Data entries:
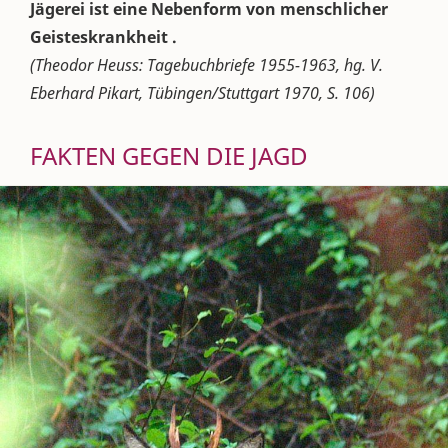
Jägerei ist eine Nebenform von menschlicher
Geisteskrankheit .
(Theodor Heuss: Tagebuchbriefe 1955-1963, hg. V.
Eberhard Pikart, Tübingen/Stuttgart 1970, S. 106)
FAKTEN GEGEN DIE JAGD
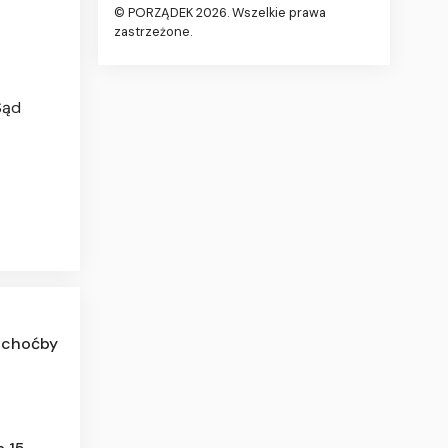
© PORZĄDEK 2026. Wszelkie prawa
zastrzeżone.
Sąd
a choćby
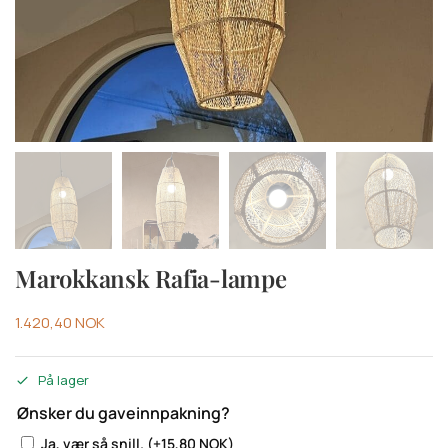
Marokkansk Rafia-lampe
1.420,40
NOK
På lager
Ønsker du gaveinnpakning?
Ja, vær så snill.
(+
15,80
NOK
)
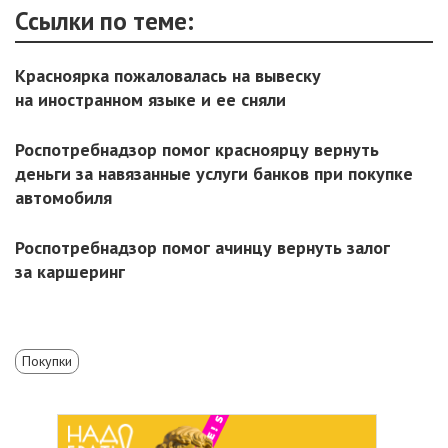
Ссылки по теме:
Красноярка пожаловалась на вывеску
на иностранном языке и ее сняли
Роспотребнадзор помог красноярцу вернуть
деньги за навязанные услуги банков при покупке
автомобиля
Роспотребнадзор помог ачинцу вернуть залог
за каршеринг
Покупки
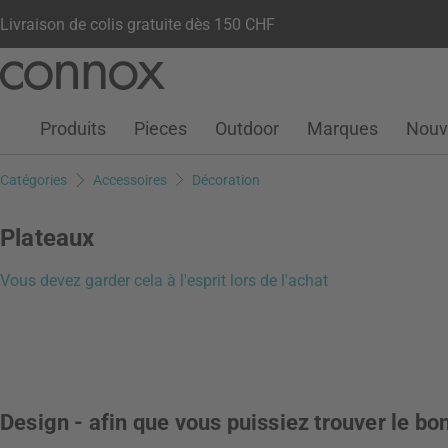
Livraison de colis gratuite dès 150 CHF
Votre compte
Liste de souhaits
Warenkorb
Aller
Aller
au
à
contenu
la
Produits
Pieces
Outdoor
Marques
Nouv
principal
recherche
Catégories
Accessoires
Décoration
Plateaux
Vous devez garder cela à l'esprit lors de l'achat
Design - afin que vous puissiez trouver le b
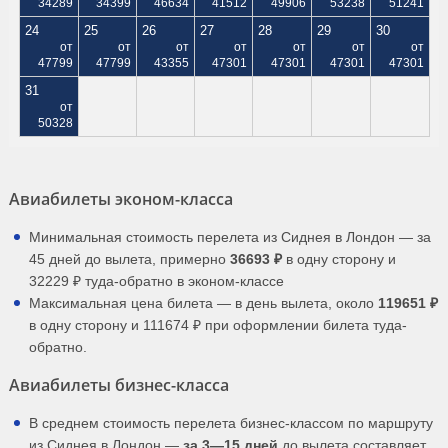
34289
34399
46634
41512
49906
53238
51241
24
25
26
27
28
29
30
от
от
от
от
от
от
от
47799
47799
43355
47301
47301
47301
47301
31
от
50328
Авиабилеты эконом-класса
Минимальная стоимость перелета из Сиднея в Лондон — за
45 дней до вылета, примерно
36693 ₽
в одну сторону и
32229 ₽ туда-обратно в эконом-классе
Максимальная цена билета — в день вылета, около
119651 ₽
в одну сторону и 111674 ₽ при оформлении билета туда-
обратно.
Авиабилеты бизнес-класса
В среднем стоимость перелета бизнес-классом по маршруту
из Сиднея в Лондон —
за 3—15 дней
до вылета составляет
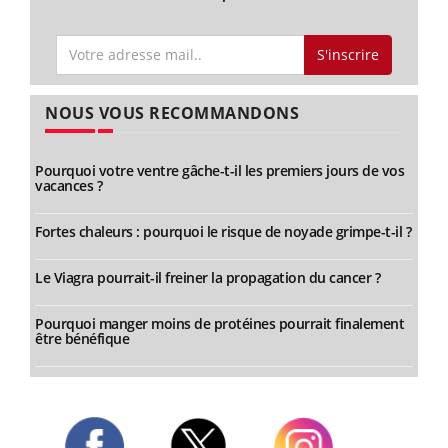
S'inscrire
NOUS VOUS RECOMMANDONS
Pourquoi votre ventre gâche-t-il les premiers jours de vos
vacances ?
Fortes chaleurs : pourquoi le risque de noyade grimpe-t-il ?
Le Viagra pourrait-il freiner la propagation du cancer ?
Pourquoi manger moins de protéines pourrait finalement
être bénéfique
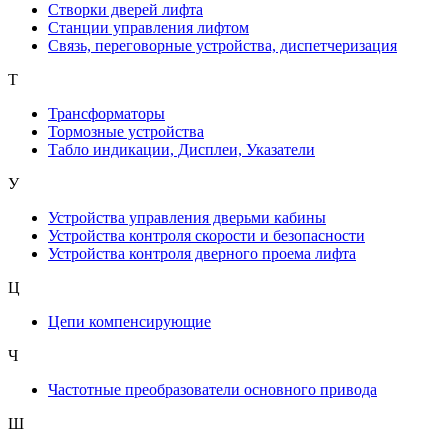
Створки дверей лифта
Станции управления лифтом
Связь, переговорные устройства, диспетчеризация
Т
Трансформаторы
Тормозные устройства
Табло индикации, Дисплеи, Указатели
У
Устройства управления дверьми кабины
Устройства контроля скорости и безопасности
Устройства контроля дверного проема лифта
Ц
Цепи компенсирующие
Ч
Частотные преобразователи основного привода
Ш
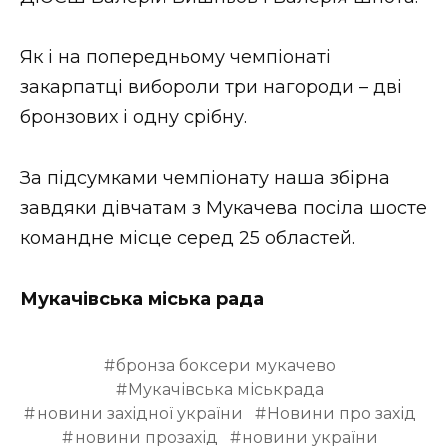
ВІДЕО
Як і на попередньому чемпіонаті
закарпатці вибороли три нагороди – дві
бронзових і одну срібну.
За підсумками чемпіонату наша збірна
завдяки дівчатам з Мукачева посіла шосте
командне місце серед 25 областей.
Мукачівська міська рада
бронза боксери мукачево
Мукачівська міськрада
новини західної україни
Новини про захід
новини прозахід
новини україни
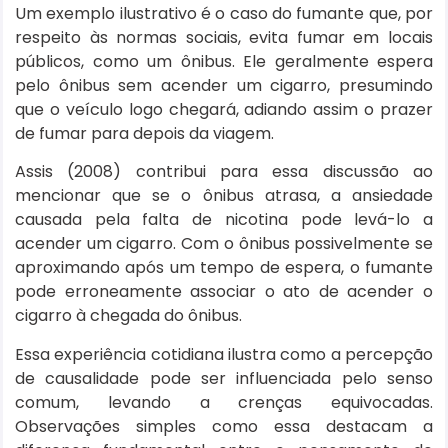
Um exemplo ilustrativo é o caso do fumante que, por
respeito às normas sociais, evita fumar em locais
públicos, como um ônibus. Ele geralmente espera
pelo ônibus sem acender um cigarro, presumindo
que o veículo logo chegará, adiando assim o prazer
de fumar para depois da viagem.
Assis (2008) contribui para essa discussão ao
mencionar que se o ônibus atrasa, a ansiedade
causada pela falta de nicotina pode levá-lo a
acender um cigarro. Com o ônibus possivelmente se
aproximando após um tempo de espera, o fumante
pode erroneamente associar o ato de acender o
cigarro à chegada do ônibus.
Essa experiência cotidiana ilustra como a percepção
de causalidade pode ser influenciada pelo senso
comum, levando a crenças equivocadas.
Observações simples como essa destacam a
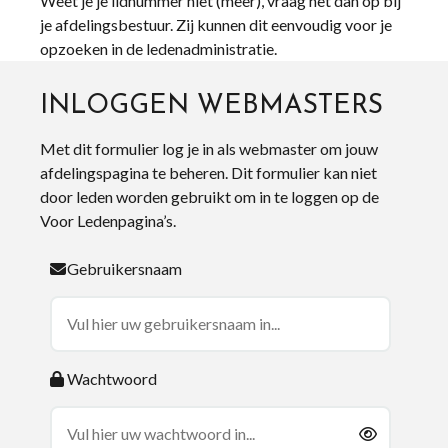
Weet je je lidnummer niet (meer), vraag het dan op bij
je afdelingsbestuur. Zij kunnen dit eenvoudig voor je
opzoeken in de ledenadministratie.
INLOGGEN WEBMASTERS
Met dit formulier log je in als webmaster om jouw
afdelingspagina te beheren. Dit formulier kan niet
door leden worden gebruikt om in te loggen op de
Voor Ledenpagina’s.
Gebruikersnaam
Wachtwoord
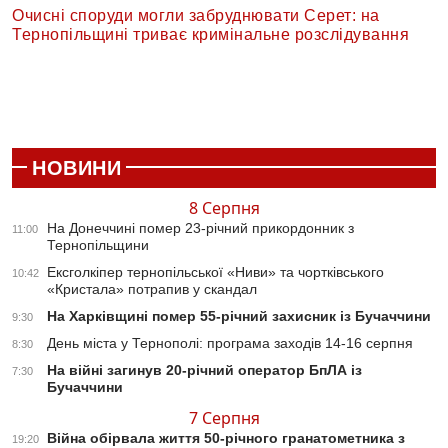
Очисні споруди могли забруднювати Серет: на
Тернопільщині триває кримінальне розслідування
НОВИНИ
8 Серпня
На Донеччині помер 23-річний прикордонник з
11:00
Тернопільщини
Ексголкіпер тернопільської «Ниви» та чортківського
10:42
«Кристала» потрапив у скандал
На Харківщині помер 55-річний захисник із Бучаччини
9:30
День міста у Тернополі: програма заходів 14-16 серпня
8:30
На війні загинув 20-річний оператор БпЛА із
7:30
Бучаччини
7 Серпня
Війна обірвала життя 50-річного гранатометника з
19:20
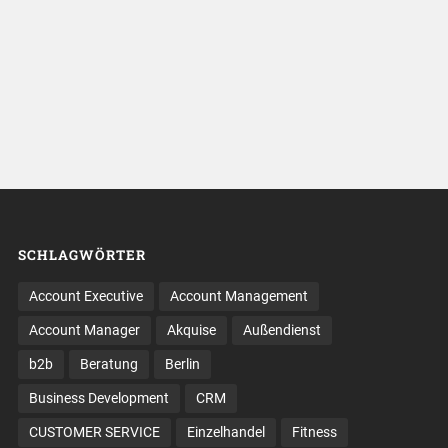
SCHLAGWÖRTER
Account Executive
Account Management
Account Manager
Akquise
Außendienst
b2b
Beratung
Berlin
Business Development
CRM
CUSTOMER SERVICE
Einzelhandel
Fitness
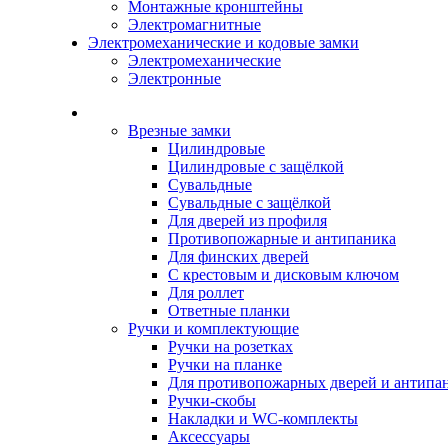
Монтажные кронштейны
Электромагнитные
Электромеханические и кодовые замки
Электромеханические
Электронные
Каталог
Врезные замки
Цилиндровые
Цилиндровые с защёлкой
Сувальдные
Сувальдные с защёлкой
Для дверей из профиля
Противопожарные и антипаника
Для финских дверей
С крестовым и дисковым ключом
Для роллет
Ответные планки
Ручки и комплектующие
Ручки на розетках
Ручки на планке
Для противопожарных дверей и антипа
Ручки-скобы
Накладки и WC-комплекты
Аксессуары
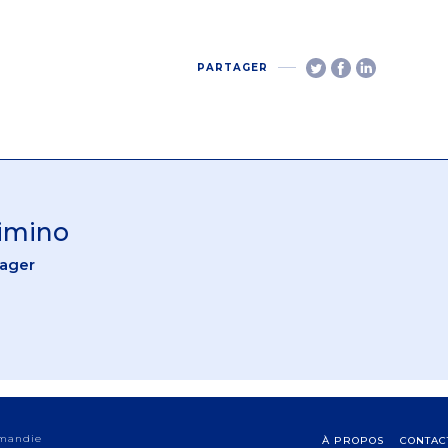
PARTAGER
Cimino
nager
rmandie
À PROPOS
CONTAC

> _Problem description_: Please return all lines from the records that hold the word "сторону".

> _Response to this exercise_:
в одну сторону и
в одну сторону и 111674 ₽ при оформлении билета туда-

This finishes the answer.